The difference might be that a university researcher etc. is bound by legal/professional/ethical constraints to adhere to the scientific method, peer review etc. and that is as it should be. And we don't know what kind of crackpot this kid's mother might be--it could be one of those people who think the Bible will heal your terminal illness or whatever.

But I can tell you that in my household, I trust my childcare researcher (Pooka). When the doctors said our baby was "collicky" we were like "WTF is collicky?! That isn't even a medical concept, it just means they don't know or care to look into it." So Pooka journaled everything baby ate, and every event in baby's life, until we had the DATA to form a conclusion: baby had acid reflux. We had to tell the doctor what the problem was. The medication caused an IMMEDIATE and obvious difference in baby's whole outlook on life. A total PERSONALITY change, as she wasn't IN PAIN constantly anymore.

A doctor wouldn't know that. A doctor isn't with your kid 24/7 to see that.

Here is something else I know: Clodfobble has never done anything that suggests in the slightest that she isn't a supremely logic-driven individual. I know that. And if Clodfobble reports observations made in the laboratory of her domicile, then I have to accept that as legitimate research. In fact, I am bound by my belief in a logic-driven universe to do so--to NOT do so would require me to make an exception to some set of facts that I have already verified as accurate.
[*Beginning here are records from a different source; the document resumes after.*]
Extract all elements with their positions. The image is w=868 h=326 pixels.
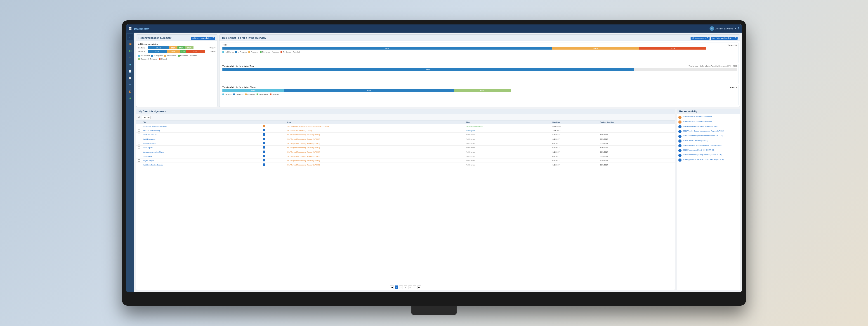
row-area[interactable]: 2017 Payroll Processing Review (17-003) — [285, 154, 465, 159]
legend-not-started-label: Not Started — [141, 55, 150, 57]
activity-item-text[interactable]: 2017 Accounts Receivable Review (17-002) — [683, 125, 718, 128]
col-state-header[interactable]: State — [465, 120, 551, 124]
table-row[interactable]: Management Action Plans 2017 Payroll Pro… — [136, 150, 675, 154]
page-btn-5[interactable]: 5 — [413, 286, 416, 289]
next-page-btn[interactable]: ▶ — [417, 286, 421, 289]
row-area[interactable]: 2017 Contract Review (17-010) — [285, 128, 465, 133]
row-title[interactable]: Control for purchase discounts — [141, 124, 261, 128]
table-row[interactable]: Audit Satisfaction Survey 2017 Payroll P… — [136, 163, 675, 167]
row-title[interactable]: Exit Conference — [141, 141, 261, 145]
table-scroll-area[interactable]: Title Area State Due Date Review Due Dat… — [136, 120, 675, 284]
assessment-dropdown[interactable]: All Assessment — [690, 37, 710, 40]
row-title[interactable]: Management Action Plans — [141, 150, 261, 154]
col-due-date-header[interactable]: Due Date — [551, 120, 598, 124]
row-area-icon — [261, 145, 285, 150]
row-checkbox[interactable] — [136, 145, 141, 150]
prev-page-btn[interactable]: ◀ — [390, 286, 394, 289]
monitor-stand — [411, 306, 457, 315]
page-btn-3[interactable]: 3 — [404, 286, 407, 289]
hamburger-icon[interactable]: ☰ — [129, 27, 132, 30]
activity-item[interactable]: i 2018 Internal Audit Risk Assessment — [678, 120, 739, 124]
activity-item-text[interactable]: 2018 Application General Control Review … — [683, 158, 724, 161]
row-title[interactable]: Final Report — [141, 154, 261, 159]
table-filter-select[interactable]: All — [142, 116, 151, 119]
activity-item[interactable]: i 2011 Vendor Supply Management Review (… — [678, 130, 739, 133]
sidebar-item-home[interactable]: ⌂ — [127, 34, 133, 40]
table-row[interactable]: Project Report 2017 Payroll Processing R… — [136, 159, 675, 163]
table-row[interactable]: Fieldwork Review 2017 Payroll Processing… — [136, 133, 675, 137]
sidebar-item-edit[interactable]: ✏ — [127, 81, 133, 88]
row-area[interactable]: 2017 Payroll Processing Review (17-003) — [285, 133, 465, 137]
row-area[interactable]: 2017 Payroll Processing Review (17-003) — [285, 141, 465, 145]
activity-item-text[interactable]: 2018 Financial Reporting Review (16-CORP… — [683, 154, 721, 156]
col-title-header[interactable]: Title — [141, 120, 261, 124]
row-checkbox[interactable] — [136, 154, 141, 159]
app-header: ☰ TeamMate+ JE Jennifer Esterfield ▼ ? — [126, 24, 742, 33]
sidebar-item-docs[interactable]: 📋 — [127, 75, 133, 81]
col-area-header[interactable]: Area — [285, 120, 465, 124]
row-checkbox[interactable] — [136, 124, 141, 128]
table-row[interactable]: Draft Report 2017 Payroll Processing Rev… — [136, 145, 675, 150]
row-checkbox[interactable] — [136, 163, 141, 167]
test-label-ns: Not Started — [225, 51, 234, 53]
activity-item-text[interactable]: 2016 Corporate Accounting Audit (16-CORP… — [683, 144, 721, 146]
row-checkbox[interactable] — [136, 150, 141, 154]
sidebar-item-chart[interactable]: ◧ — [127, 48, 133, 54]
activity-item-text[interactable]: 2011 Vendor Supply Management Review (17… — [683, 130, 724, 132]
activity-item[interactable]: i 2018 Financial Reporting Review (16-CO… — [678, 154, 739, 157]
sidebar-item-check[interactable]: ✓ — [127, 54, 133, 61]
plan-dropdown[interactable]: 2017 General Audit Pl... — [711, 37, 738, 40]
page-btn-4[interactable]: 4 — [408, 286, 412, 289]
sidebar-item-reports[interactable]: 📄 — [127, 68, 133, 74]
activity-item-text[interactable]: 2018 Accounts Payable Process Review (18… — [683, 134, 723, 137]
phase-dot-close — [256, 93, 258, 95]
activity-item[interactable]: i 2017 Internal Audit Risk Assessment — [678, 115, 739, 119]
sidebar-item-puzzle[interactable]: ◈ — [127, 95, 133, 102]
activity-item-text[interactable]: 2017 Contract Review (17-013) — [683, 139, 708, 142]
row-title[interactable]: Fieldwork Review — [141, 133, 261, 137]
col-review-due-header[interactable]: Review Due Date — [598, 120, 675, 124]
page-btn-1[interactable]: 1 — [395, 286, 398, 289]
row-area[interactable]: 2017 Payroll Processing Review (17-002) — [285, 145, 465, 150]
activity-item[interactable]: i 2017 Accounts Receivable Review (17-00… — [678, 125, 739, 128]
row-checkbox[interactable] — [136, 159, 141, 163]
row-checkbox[interactable] — [136, 137, 141, 141]
row-area[interactable]: 2017 Payroll Processing Review (17-005) — [285, 163, 465, 167]
rec-filter-dropdown[interactable]: All Recommendation — [191, 37, 215, 40]
on-time-bar: 37.1% 14.2% 14.2% 14.2% — [148, 46, 206, 49]
page-btn-2[interactable]: 2 — [399, 286, 403, 289]
activity-item[interactable]: i 2018 Accounts Payable Process Review (… — [678, 134, 739, 138]
activity-item-text[interactable]: 2017 Internal Audit Risk Assessment — [683, 115, 712, 118]
row-area[interactable]: 2017 Payroll Processing Review (17-003) — [285, 137, 465, 141]
row-checkbox[interactable] — [136, 133, 141, 137]
sidebar-item-folder[interactable]: ▣ — [127, 41, 133, 47]
legend-closed-dot — [159, 58, 160, 60]
table-row[interactable]: Perform Audit Sharing 2017 Contract Revi… — [136, 128, 675, 133]
row-title[interactable]: Perform Audit Sharing — [141, 128, 261, 133]
table-row[interactable]: Control for purchase discounts 2017 Vend… — [136, 124, 675, 128]
activity-item[interactable]: i 2017 Contract Review (17-013) — [678, 139, 739, 143]
row-title[interactable]: Draft Report — [141, 145, 261, 150]
phase-header: This is what I do for a living Phase Tot… — [222, 86, 737, 89]
row-checkbox[interactable] — [136, 128, 141, 133]
row-title[interactable]: Project Report — [141, 159, 261, 163]
activity-item[interactable]: i 2018 Procurement Audit (16-CORP-03) — [678, 149, 739, 152]
activity-item[interactable]: i 2016 Corporate Accounting Audit (16-CO… — [678, 144, 739, 147]
user-name[interactable]: Jennifer Esterfield ▼ — [715, 27, 737, 30]
row-title[interactable]: Audit Discussion — [141, 137, 261, 141]
row-title[interactable]: Audit Satisfaction Survey — [141, 163, 261, 167]
row-checkbox[interactable] — [136, 141, 141, 145]
table-row[interactable]: Audit Discussion 2017 Payroll Processing… — [136, 137, 675, 141]
row-area[interactable]: 2017 Payroll Processing Review (17-003) — [285, 150, 465, 154]
test-bar-blue: 64% — [222, 47, 552, 50]
table-row[interactable]: Exit Conference 2017 Payroll Processing … — [136, 141, 675, 145]
sidebar-item-d[interactable]: D — [127, 88, 133, 94]
row-area[interactable]: 2017 Payroll Processing Review (17-005) — [285, 159, 465, 163]
table-row[interactable]: Final Report 2017 Payroll Processing Rev… — [136, 154, 675, 159]
activity-item[interactable]: i 2018 Application General Control Revie… — [678, 158, 739, 162]
activity-item-text[interactable]: 2018 Procurement Audit (16-CORP-03) — [683, 149, 715, 151]
activity-item-text[interactable]: 2018 Internal Audit Risk Assessment — [683, 120, 712, 123]
help-icon[interactable]: ? — [738, 27, 739, 30]
row-area[interactable]: 2017 Vendor Payable Management Review (1… — [285, 124, 465, 128]
sidebar-item-notifications[interactable]: ◉ — [127, 61, 133, 67]
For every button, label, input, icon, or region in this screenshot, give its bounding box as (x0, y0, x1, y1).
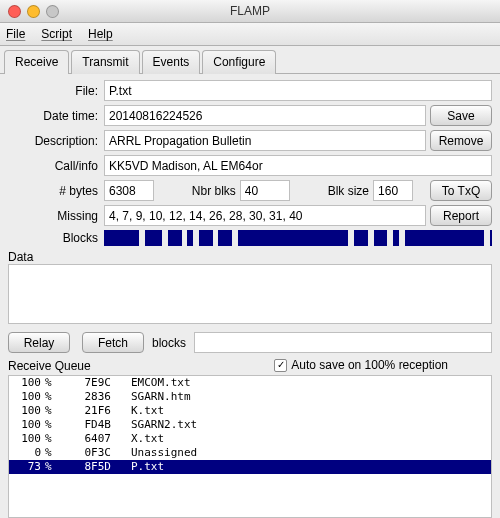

Earlier I was thinking about how when my brother was severely hyperactive as a kid, the doctor told my mom "Stop feeding him sugar." That helped. Would any doctor tell you that, today?

Clodfobble 06-09-2009 10:21 PM

Quote:

Originally Posted by Flint
Earlier I was thinking about how when my brother was severely hyperactive as a kid, the doctor told my mom "Stop feeding him sugar." That helped. Would any doctor tell you that, today?

To be fair, I think a lot of the pediatricians have just given up because they don't think the parents are going to listen anyway. I mean come on, a "Nachos" flavor Lunchable has more sugar in it than a pile of 20+ gummy bears. It is amazing what utter crap passes for food these days, especially for kids.